C++ is an excellent example of a language that has valued backward compatibility over simplicity and consistency. It's a popular, practical tool, but few people consider it beautiful, easy to learn, or easy to work with. As Bjarne Stroustrup put it:

I consider it reasonably obvious that in the absence of compatibility requirements, a new language on this model can be much smaller, simpler, more expressive, and more amenable to tool use than C++, without loss of performance or restriction of application domains. How much smaller? Say 10% of the size of C++ in definition and similar in front-end compiler size. In the "Retrospective" chapter of D&E, I expressed that idea as "Inside C++, there is a much smaller and cleaner language struggling to get out". Most of the simplification would come from generalization — from eliminating the mess of special cases that makes C++ so hard handle to rather than restriction or moving work from compile time to run time.

What Stroustrup originally said was that "Within C++, there is a much smaller and cleaner language struggling to get out," which "would [...] have been an unimportant cult language." I'm not sure I agree with that last part. Java, for example, is a syntactically similar language whose designers did decide to give up compatibility with C in order to achieve greater simplicity and consistency. Even though Java is virtual-machine-based and unsuitable for a wide variety of systems programming tasks, its popularity has by some metrics exceeded that of C++.

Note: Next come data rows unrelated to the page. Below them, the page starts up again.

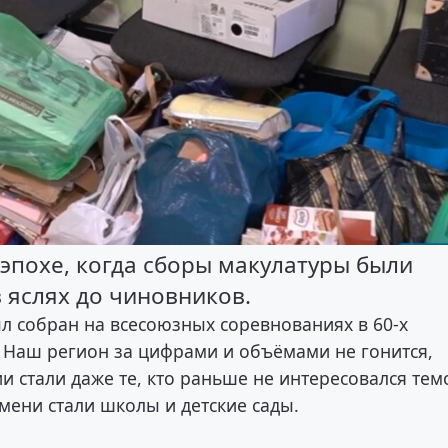
 эпохе, когда сборы макулатуры были
 яслях до чиновников.
 собран на всесоюзных соревнованиях в 60-х
т. Наш регион за цифрами и объёмами не гонится,
и стали даже те, кто раньше не интересовался тем
мени стали школы и детские сады.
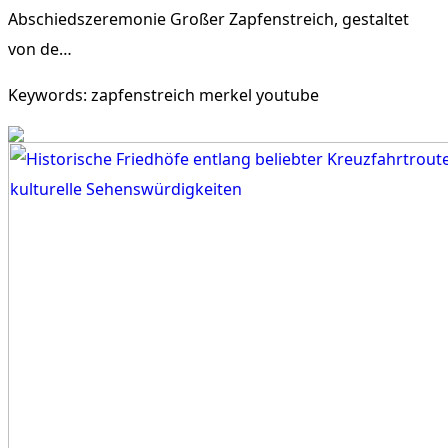
Abschiedszeremonie Großer Zapfenstreich, gestaltet
von de…
Keywords: zapfenstreich merkel youtube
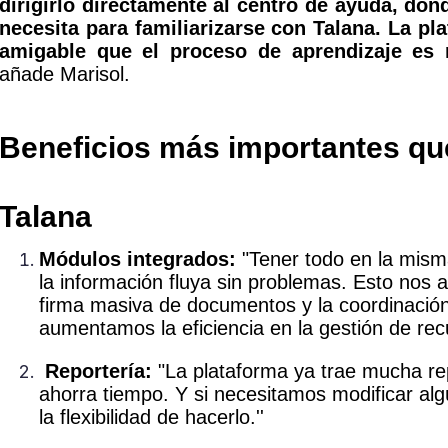
dirigirlo directamente al centro de ayuda, don
necesita para familiarizarse con Talana. La pla
amigable que el proceso de aprendizaje es 
añade Marisol.
Beneficios más importantes qu
Talana
Módulos integrados:
"Tener todo en la mis
la información fluya sin problemas. Esto nos
firma masiva de documentos y la coordinación
aumentamos la eficiencia en la gestión de re
Reportería:
"La plataforma ya trae mucha repo
ahorra tiempo. Y si necesitamos modificar al
la flexibilidad de hacerlo.''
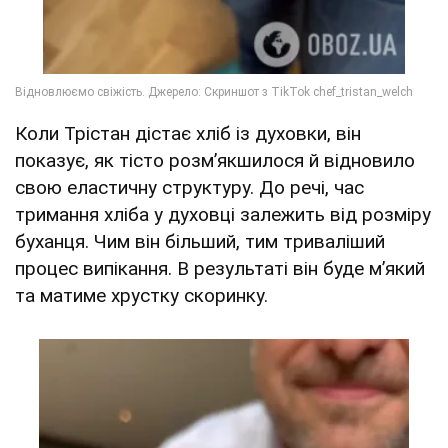
Коли Трістан дістає хліб із духовки, він
показує, як тісто розм’якшилося й відновило
свою еластичну структуру. До речі, час
тримання хліба у духовці залежить від розміру
буханця. Чим він більший, тим триваліший
процес випікання. В результаті він буде м’який
та матиме хрустку скоринку.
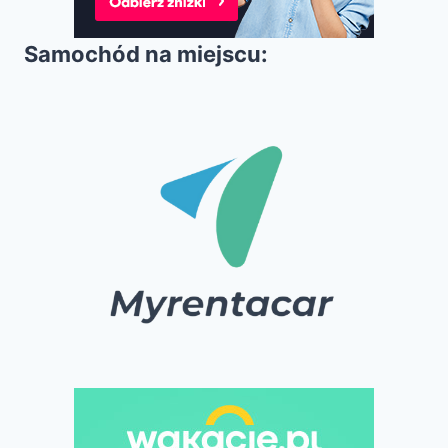
Samochód na miejscu:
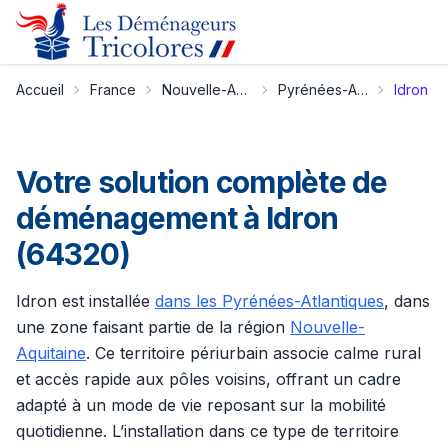
Accueil
France
Nouvelle-Aquitaine
Pyrénées-Atlantiques
Idron
Votre solution complète de
déménagement à Idron
(64320)
Idron est installée
dans les Pyrénées-Atlantiques
, dans
une zone faisant partie de la région
Nouvelle-
Aquitaine
. Ce territoire périurbain associe calme rural
et accès rapide aux pôles voisins, offrant un cadre
adapté à un mode de vie reposant sur la mobilité
quotidienne. L’installation dans ce type de territoire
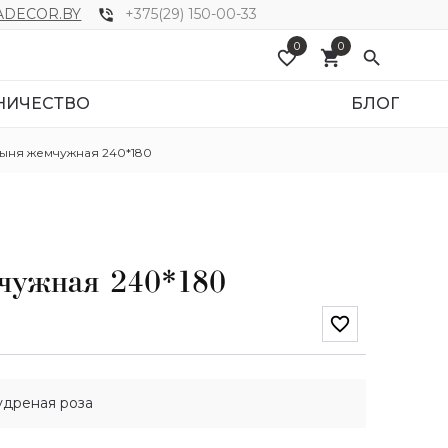
DECOR.BY
+375(29) 150-00-33
phone_in_talk
0
0
favorite_border
shopping_cart
search
НИЧЕСТВО
БЛОГ
ыня жемчужная 240*180
чужная 240*180
favorite_border
пудреная роза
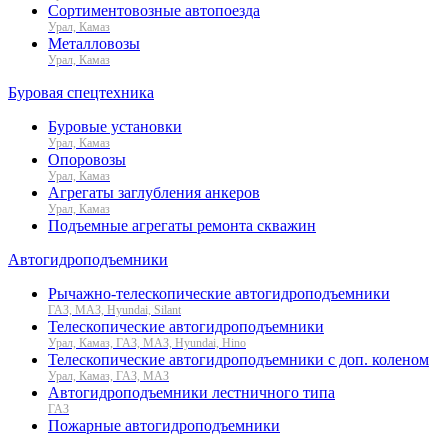
Сортиментовозные автопоезда
Урал, Камаз
Металловозы
Урал, Камаз
Буровая спецтехника
Буровые установки
Урал, Камаз
Опоровозы
Урал, Камаз
Агрегаты заглубления анкеров
Урал, Камаз
Подъемные агрегаты ремонта скважин
Автогидроподъемники
Рычажно-телескопические автогидроподъемники
ГАЗ, МАЗ, Hyundai, Silant
Телескопические автогидроподъемники
Урал, Камаз, ГАЗ, МАЗ, Hyundai, Hino
Телескопические автогидроподъемники с доп. коленом
Урал, Камаз, ГАЗ, МАЗ
Автогидроподъемники лестничного типа
ГАЗ
Пожарные автогидроподъемники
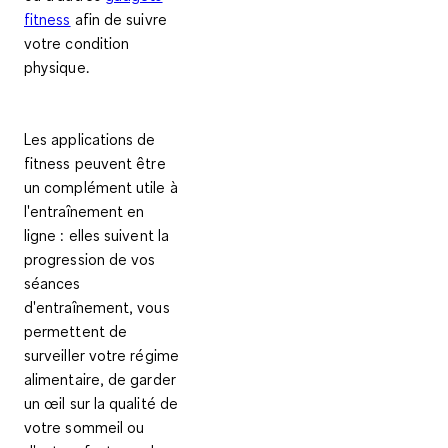
fitness
afin de suivre
votre condition
physique.
Les applications de
fitness peuvent être
un
complément utile à
l'entraînement en
ligne
: elles suivent la
progression de vos
séances
d'entraînement, vous
permettent de
surveiller votre régime
alimentaire, de garder
un œil sur la qualité de
votre sommeil ou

What has compatibility bought C++? Java shows that it wasn't a requirement for popularity. And despite being largely backward-compatible with C, C++ has had difficulty supplanting it for many tasks. Indeed, there's more than one place where a break with backward compatibility might have simplified and improved C++ at little cost. The modern C++ style that has become prominent in recent years bears little relation to the way C++ was written in the ’90s. How much value is there, really, in being able to compile both dialects with the same compilers?

So that's my position: backward compatibility at the expense of simplification is only appropriate when you can't gain acceptance any other way. If a given backward-incompatible improvement isn't going to cause a fork in the language, its value probably outweighs the value of compatibility.